BEGIN STUDY MATERIAL

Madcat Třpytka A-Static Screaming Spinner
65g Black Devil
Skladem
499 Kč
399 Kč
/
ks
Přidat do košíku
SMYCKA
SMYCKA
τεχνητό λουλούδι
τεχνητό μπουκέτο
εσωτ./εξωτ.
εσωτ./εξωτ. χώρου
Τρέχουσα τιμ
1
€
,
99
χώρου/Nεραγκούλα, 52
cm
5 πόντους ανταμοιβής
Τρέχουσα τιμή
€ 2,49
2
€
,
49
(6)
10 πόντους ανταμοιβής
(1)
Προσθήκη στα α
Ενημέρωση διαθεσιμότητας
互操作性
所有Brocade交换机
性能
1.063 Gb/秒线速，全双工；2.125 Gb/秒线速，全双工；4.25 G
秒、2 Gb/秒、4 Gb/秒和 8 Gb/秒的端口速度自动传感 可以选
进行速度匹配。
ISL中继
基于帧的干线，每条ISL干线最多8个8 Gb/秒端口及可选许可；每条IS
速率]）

END STUDY MATERIAL
BEGIN STUDY MATERIAL

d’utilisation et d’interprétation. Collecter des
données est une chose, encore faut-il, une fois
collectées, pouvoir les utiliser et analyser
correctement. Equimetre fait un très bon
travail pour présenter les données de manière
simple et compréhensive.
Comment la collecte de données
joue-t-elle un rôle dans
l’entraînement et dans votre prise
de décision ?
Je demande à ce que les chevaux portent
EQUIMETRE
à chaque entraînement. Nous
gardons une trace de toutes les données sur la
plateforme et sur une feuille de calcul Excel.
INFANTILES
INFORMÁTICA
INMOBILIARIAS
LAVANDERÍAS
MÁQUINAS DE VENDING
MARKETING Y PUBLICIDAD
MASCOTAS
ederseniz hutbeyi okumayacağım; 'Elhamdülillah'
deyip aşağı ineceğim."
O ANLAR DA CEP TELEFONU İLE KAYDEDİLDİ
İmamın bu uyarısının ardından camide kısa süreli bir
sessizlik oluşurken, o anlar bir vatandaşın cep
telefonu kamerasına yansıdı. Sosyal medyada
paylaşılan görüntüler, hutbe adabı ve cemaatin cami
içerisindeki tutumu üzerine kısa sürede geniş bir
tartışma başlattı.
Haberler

END STUDY MATERIAL
BEGIN STUDY MATERIAL

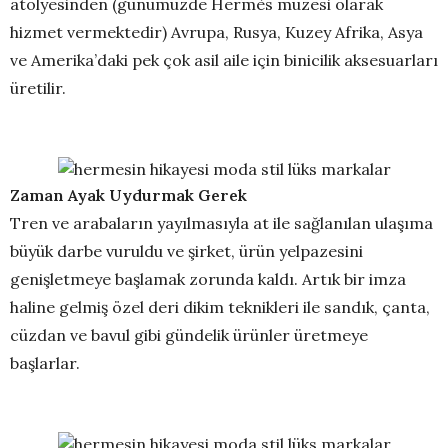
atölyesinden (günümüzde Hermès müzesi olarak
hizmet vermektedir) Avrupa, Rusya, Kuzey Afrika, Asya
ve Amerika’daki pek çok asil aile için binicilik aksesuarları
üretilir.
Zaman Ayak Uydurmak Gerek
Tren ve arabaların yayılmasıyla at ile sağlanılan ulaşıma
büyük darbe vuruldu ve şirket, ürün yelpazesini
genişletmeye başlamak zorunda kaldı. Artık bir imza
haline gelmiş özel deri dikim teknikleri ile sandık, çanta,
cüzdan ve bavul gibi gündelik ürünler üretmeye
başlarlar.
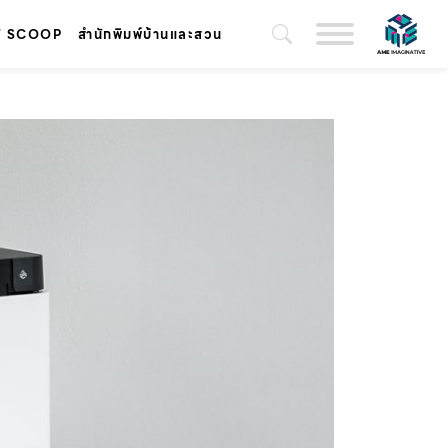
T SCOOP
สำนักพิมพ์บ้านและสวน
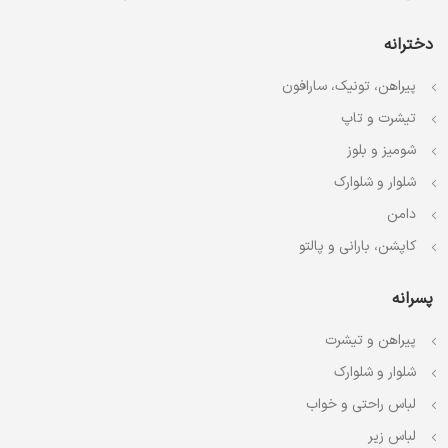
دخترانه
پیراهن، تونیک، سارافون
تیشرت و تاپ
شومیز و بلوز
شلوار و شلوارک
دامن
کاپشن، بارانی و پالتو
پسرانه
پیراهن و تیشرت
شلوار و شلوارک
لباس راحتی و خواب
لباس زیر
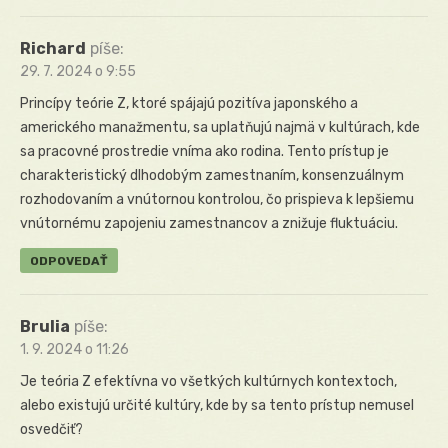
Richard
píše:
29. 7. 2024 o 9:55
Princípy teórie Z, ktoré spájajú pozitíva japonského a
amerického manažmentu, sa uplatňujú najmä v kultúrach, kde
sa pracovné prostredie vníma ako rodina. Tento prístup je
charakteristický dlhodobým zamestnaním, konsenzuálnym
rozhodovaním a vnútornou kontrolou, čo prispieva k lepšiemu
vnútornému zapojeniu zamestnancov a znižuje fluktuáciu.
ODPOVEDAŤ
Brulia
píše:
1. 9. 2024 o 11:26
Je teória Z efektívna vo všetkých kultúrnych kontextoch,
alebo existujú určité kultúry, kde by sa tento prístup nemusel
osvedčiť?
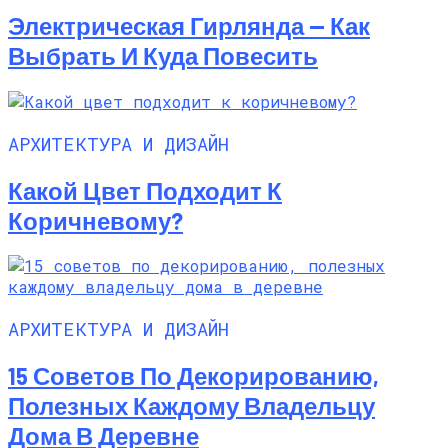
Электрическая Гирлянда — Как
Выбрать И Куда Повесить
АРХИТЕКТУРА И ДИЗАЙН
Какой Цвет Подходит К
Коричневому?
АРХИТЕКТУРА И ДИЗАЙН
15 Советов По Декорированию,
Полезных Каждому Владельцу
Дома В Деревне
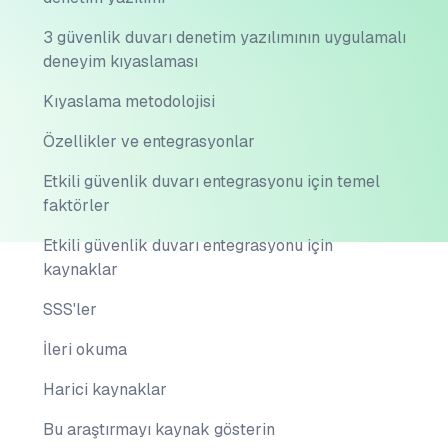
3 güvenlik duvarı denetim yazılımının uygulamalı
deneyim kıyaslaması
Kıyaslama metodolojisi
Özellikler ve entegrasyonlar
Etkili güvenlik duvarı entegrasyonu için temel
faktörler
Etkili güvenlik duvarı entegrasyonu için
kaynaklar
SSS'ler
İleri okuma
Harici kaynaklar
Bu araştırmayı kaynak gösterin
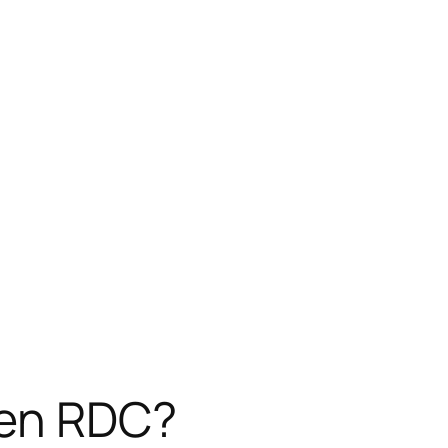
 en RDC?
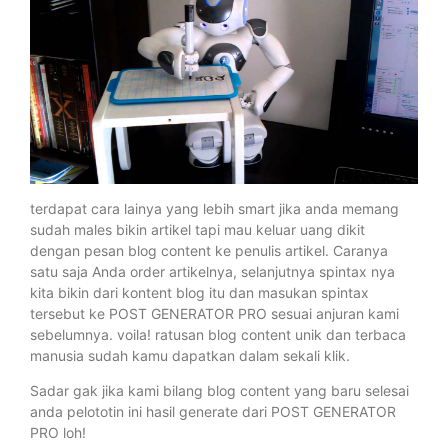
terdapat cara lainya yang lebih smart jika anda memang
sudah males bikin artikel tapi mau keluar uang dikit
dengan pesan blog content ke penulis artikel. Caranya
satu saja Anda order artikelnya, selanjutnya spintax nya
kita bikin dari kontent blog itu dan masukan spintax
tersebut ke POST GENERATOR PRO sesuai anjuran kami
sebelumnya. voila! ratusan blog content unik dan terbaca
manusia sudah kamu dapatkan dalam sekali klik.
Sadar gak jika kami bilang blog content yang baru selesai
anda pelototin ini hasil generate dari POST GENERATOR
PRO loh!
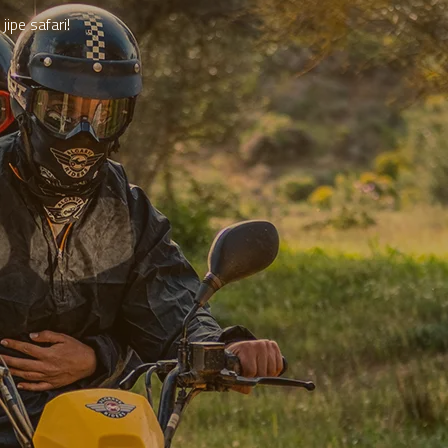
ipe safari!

END STUDY MATERIAL

__TASK DESCRIPTION__: Above are the records; restate exactly the lines from the one containing "dengan pesan blog" through the one containing "ipe safari!", keeping pictures out.

__TASK SOLUTION__:
dengan pesan blog content ke penulis artikel. Caranya
satu saja Anda order artikelnya, selanjutnya spintax nya
kita bikin dari kontent blog itu dan masukan spintax
tersebut ke POST GENERATOR PRO sesuai anjuran kami
sebelumnya. voila! ratusan blog content unik dan terbaca
manusia sudah kamu dapatkan dalam sekali klik.
Sadar gak jika kami bilang blog content yang baru selesai
anda pelototin ini hasil generate dari POST GENERATOR
PRO loh!
ipe safari!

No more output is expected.